Task details:
Produce an exact copy of the lines below, starting at the first and ending with the line containing "we in 1973 een".
** Record set follows **
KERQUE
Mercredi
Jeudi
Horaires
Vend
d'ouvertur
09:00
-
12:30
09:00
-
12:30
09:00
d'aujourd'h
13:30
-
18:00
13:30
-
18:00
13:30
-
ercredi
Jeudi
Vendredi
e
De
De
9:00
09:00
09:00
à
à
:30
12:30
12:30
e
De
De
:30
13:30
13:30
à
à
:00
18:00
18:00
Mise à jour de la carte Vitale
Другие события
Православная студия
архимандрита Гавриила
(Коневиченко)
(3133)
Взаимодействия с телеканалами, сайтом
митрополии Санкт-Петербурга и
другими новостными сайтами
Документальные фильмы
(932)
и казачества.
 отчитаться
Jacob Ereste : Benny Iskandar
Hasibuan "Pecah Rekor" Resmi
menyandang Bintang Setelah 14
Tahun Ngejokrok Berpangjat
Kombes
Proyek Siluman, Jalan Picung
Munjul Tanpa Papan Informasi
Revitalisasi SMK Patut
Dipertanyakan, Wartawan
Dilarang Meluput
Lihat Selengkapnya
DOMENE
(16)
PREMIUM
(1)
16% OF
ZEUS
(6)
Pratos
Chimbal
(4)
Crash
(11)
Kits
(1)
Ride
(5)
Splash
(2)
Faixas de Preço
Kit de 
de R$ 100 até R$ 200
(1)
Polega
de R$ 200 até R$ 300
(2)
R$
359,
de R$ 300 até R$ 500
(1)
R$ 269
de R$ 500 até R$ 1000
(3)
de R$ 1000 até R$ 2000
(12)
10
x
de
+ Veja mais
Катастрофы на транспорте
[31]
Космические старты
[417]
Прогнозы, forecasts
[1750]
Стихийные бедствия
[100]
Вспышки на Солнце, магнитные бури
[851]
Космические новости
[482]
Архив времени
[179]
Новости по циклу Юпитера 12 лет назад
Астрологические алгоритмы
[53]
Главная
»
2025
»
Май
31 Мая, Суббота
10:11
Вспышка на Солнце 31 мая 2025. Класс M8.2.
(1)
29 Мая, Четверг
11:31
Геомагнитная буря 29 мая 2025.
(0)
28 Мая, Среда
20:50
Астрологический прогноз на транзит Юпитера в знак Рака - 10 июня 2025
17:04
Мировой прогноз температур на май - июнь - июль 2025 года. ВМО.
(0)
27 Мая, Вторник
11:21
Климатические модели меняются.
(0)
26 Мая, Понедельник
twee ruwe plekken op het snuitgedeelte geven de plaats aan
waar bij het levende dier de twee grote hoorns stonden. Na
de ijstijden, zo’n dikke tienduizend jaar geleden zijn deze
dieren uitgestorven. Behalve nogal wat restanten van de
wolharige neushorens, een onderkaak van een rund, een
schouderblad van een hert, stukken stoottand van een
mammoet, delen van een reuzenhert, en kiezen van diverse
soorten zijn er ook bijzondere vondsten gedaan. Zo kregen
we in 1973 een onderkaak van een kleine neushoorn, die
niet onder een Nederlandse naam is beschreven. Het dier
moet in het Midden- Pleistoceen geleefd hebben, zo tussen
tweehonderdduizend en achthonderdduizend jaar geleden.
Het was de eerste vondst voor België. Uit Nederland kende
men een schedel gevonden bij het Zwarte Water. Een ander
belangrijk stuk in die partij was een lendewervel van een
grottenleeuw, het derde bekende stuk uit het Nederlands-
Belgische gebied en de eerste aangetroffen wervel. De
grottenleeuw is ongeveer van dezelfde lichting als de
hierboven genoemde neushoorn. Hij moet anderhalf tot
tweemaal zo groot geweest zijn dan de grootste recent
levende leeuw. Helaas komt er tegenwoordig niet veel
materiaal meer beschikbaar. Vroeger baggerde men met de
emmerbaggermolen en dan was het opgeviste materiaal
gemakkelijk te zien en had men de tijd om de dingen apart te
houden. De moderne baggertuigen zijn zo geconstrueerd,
** End of Record set **
Result for this task:
KERQUE
Mercredi
Jeudi
Horaires
Vend
d'ouvertur
09:00
-
12:30
09:00
-
12:30
09:00
d'aujourd'h
13:30
-
18:00
13:30
-
18:00
13:30
-
ercredi
Jeudi
Vendredi
e
De
De
9:00
09:00
09:00
à
à
:30
12:30
12:30
e
De
De
:30
13:30
13:30
à
à
:00
18:00
18:00
Mise à jour de la carte Vitale
Другие события
Православная студия
архимандрита Гавриила
(Коневиченко)
(3133)
Взаимодействия с телеканалами, сайтом
митрополии Санкт-Петербурга и
другими новостными сайтами
Документальные фильмы
(932)
и казачества.
 отчитаться
Jacob Ereste : Benny Iskandar
Hasibuan "Pecah Rekor" Resmi
menyandang Bintang Setelah 14
Tahun Ngejokrok Berpangjat
Kombes
Proyek Siluman, Jalan Picung
Munjul Tanpa Papan Informasi
Revitalisasi SMK Patut
Dipertanyakan, Wartawan
Dilarang Meluput
Lihat Selengkapnya
DOMENE
(16)
PREMIUM
(1)
16% OF
ZEUS
(6)
Pratos
Chimbal
(4)
Crash
(11)
Kits
(1)
Ride
(5)
Splash
(2)
Faixas de Preço
Kit de 
de R$ 100 até R$ 200
(1)
Polega
de R$ 200 até R$ 300
(2)
R$
359,
de R$ 300 até R$ 500
(1)
R$ 269
de R$ 500 até R$ 1000
(3)
de R$ 1000 até R$ 2000
(12)
10
x
de
+ Veja mais
Катастрофы на транспорте
[31]
Космические старты
[417]
Прогнозы, forecasts
[1750]
Стихийные бедствия
[100]
Вспышки на Солнце, магнитные бури
[851]
Космические новости
[482]
Архив времени
[179]
Новости по циклу Юпитера 12 лет назад
Астрологические алгоритмы
[53]
Главная
»
2025
»
Май
31 Мая, Суббота
10:11
Вспышка на Солнце 31 мая 2025. Класс M8.2.
(1)
29 Мая, Четверг
11:31
Геомагнитная буря 29 мая 2025.
(0)
28 Мая, Среда
20:50
Астрологический прогноз на транзит Юпитера в знак Рака - 10 июня 2025
17:04
Мировой прогноз температур на май - июнь - июль 2025 года. ВМО.
(0)
27 Мая, Вторник
11:21
Климатические модели меняются.
(0)
26 Мая, Понедельник
twee ruwe plekken op het snuitgedeelte geven de plaats aan
waar bij het levende dier de twee grote hoorns stonden. Na
de ijstijden, zo’n dikke tienduizend jaar geleden zijn deze
dieren uitgestorven. Behalve nogal wat restanten van de
wolharige neushorens, een onderkaak van een rund, een
schouderblad van een hert, stukken stoottand van een
mammoet, delen van een reuzenhert, en kiezen van diverse
soorten zijn er ook bijzondere vondsten gedaan. Zo kregen
we in 1973 een onderkaak van een kleine neushoorn, die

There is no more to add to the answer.